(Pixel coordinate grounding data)

______________________________

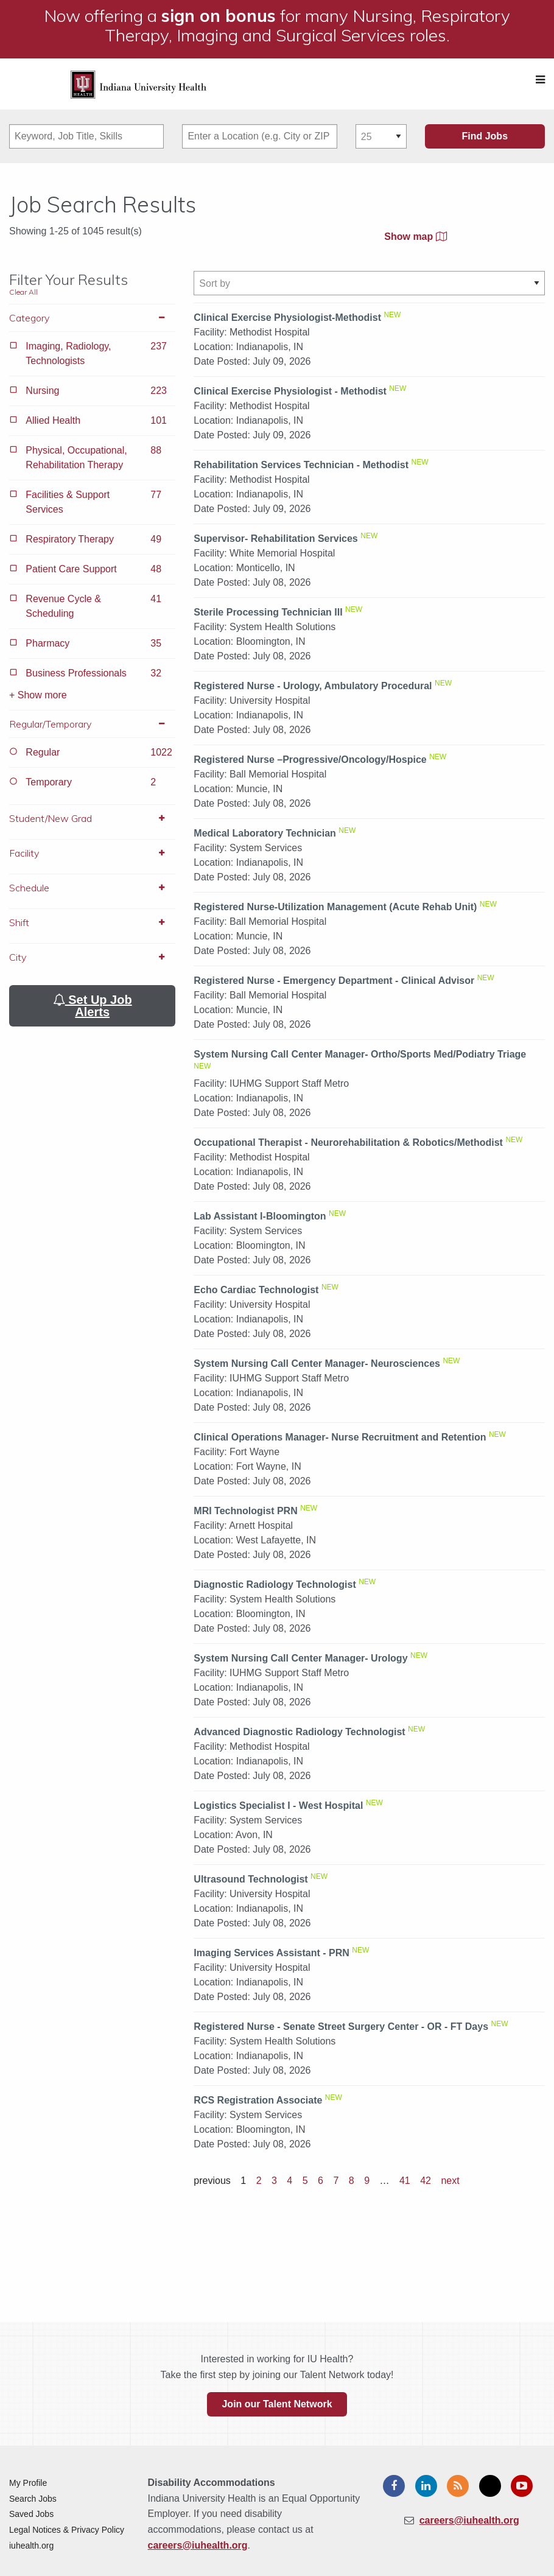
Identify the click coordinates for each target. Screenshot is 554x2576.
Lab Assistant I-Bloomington (260, 1216)
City (92, 957)
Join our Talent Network (277, 2404)
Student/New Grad (92, 818)
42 (425, 2180)
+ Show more (38, 695)
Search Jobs (33, 2499)
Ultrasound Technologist (250, 1879)
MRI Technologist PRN (245, 1511)
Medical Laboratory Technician (265, 833)
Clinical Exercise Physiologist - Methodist (290, 391)
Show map (415, 236)
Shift (92, 922)
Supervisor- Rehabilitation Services (275, 538)
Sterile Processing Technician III (268, 612)
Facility (92, 853)
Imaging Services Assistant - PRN (271, 1953)
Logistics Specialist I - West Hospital (278, 1805)
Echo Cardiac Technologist (256, 1290)
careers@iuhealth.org (198, 2545)
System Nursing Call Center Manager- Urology (300, 1658)
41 (404, 2180)
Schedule (92, 888)
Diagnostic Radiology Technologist (275, 1584)
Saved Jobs (31, 2514)
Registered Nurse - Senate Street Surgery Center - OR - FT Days (341, 2026)
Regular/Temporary (92, 724)
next (450, 2180)
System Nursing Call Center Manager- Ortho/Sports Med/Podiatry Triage (360, 1054)
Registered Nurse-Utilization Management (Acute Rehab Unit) (335, 907)
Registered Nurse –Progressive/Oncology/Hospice (310, 759)
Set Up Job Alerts (92, 1006)
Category (92, 318)
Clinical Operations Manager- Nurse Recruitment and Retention (340, 1437)
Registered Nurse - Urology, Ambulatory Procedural (313, 686)
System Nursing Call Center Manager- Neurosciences (317, 1363)
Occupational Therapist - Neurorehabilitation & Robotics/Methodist (348, 1142)
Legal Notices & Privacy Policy (66, 2530)
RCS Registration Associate (258, 2100)
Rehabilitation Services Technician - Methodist (301, 465)
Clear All (23, 292)
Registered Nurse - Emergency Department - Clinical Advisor (334, 980)
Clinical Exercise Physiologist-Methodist (287, 317)
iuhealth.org (31, 2545)
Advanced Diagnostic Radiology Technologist (299, 1732)
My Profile (28, 2483)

______________________________

Only an exact copy of the entries, with no pictures, is expected as the answer.

Identify the click coordinates for each target. Screenshot is 554x2576.
Lab Assistant I-Bloomington (260, 1216)
City (92, 957)
Join our Talent Network (277, 2404)
Student/New Grad (92, 818)
42 (425, 2180)
+ Show more (38, 695)
Search Jobs (33, 2499)
Ultrasound Technologist (250, 1879)
MRI Technologist PRN (245, 1511)
Medical Laboratory Technician (265, 833)
Clinical Exercise Physiologist - Methodist (290, 391)
Show map (415, 236)
Shift (92, 922)
Supervisor- Rehabilitation Services (275, 538)
Sterile Processing Technician III (268, 612)
Facility (92, 853)
Imaging Services Assistant - PRN (271, 1953)
Logistics Specialist I - West Hospital (278, 1805)
Echo Cardiac Technologist (256, 1290)
careers@iuhealth.org (198, 2545)
System Nursing Call Center Manager- Urology (300, 1658)
41 (404, 2180)
Schedule (92, 888)
Diagnostic Radiology Technologist (275, 1584)
Saved Jobs (31, 2514)
Registered Nurse - Senate Street Surgery Center - OR - FT Days (341, 2026)
Regular/Temporary (92, 724)
next (450, 2180)
System Nursing Call Center Manager- Ortho/Sports Med/Podiatry Triage (360, 1054)
Registered Nurse-Utilization Management (Acute Rehab Unit) (335, 907)
Registered Nurse –Progressive/Oncology/Hospice (310, 759)
Set Up Job Alerts (92, 1006)
Category (92, 318)
Clinical Operations Manager- Nurse Recruitment and Retention (340, 1437)
Registered Nurse - Urology, Ambulatory Procedural (313, 686)
System Nursing Call Center Manager- Neurosciences (317, 1363)
Occupational Therapist - Neurorehabilitation & Robotics/Methodist (348, 1142)
Legal Notices & Privacy Policy (66, 2530)
RCS Registration Associate (258, 2100)
Rehabilitation Services Technician - Methodist (301, 465)
Clear All (23, 292)
Registered Nurse - Emergency Department - Clinical Advisor (334, 980)
Clinical Exercise Physiologist-Methodist (287, 317)
iuhealth.org (31, 2545)
Advanced Diagnostic Radiology Technologist (299, 1732)
My Profile (28, 2483)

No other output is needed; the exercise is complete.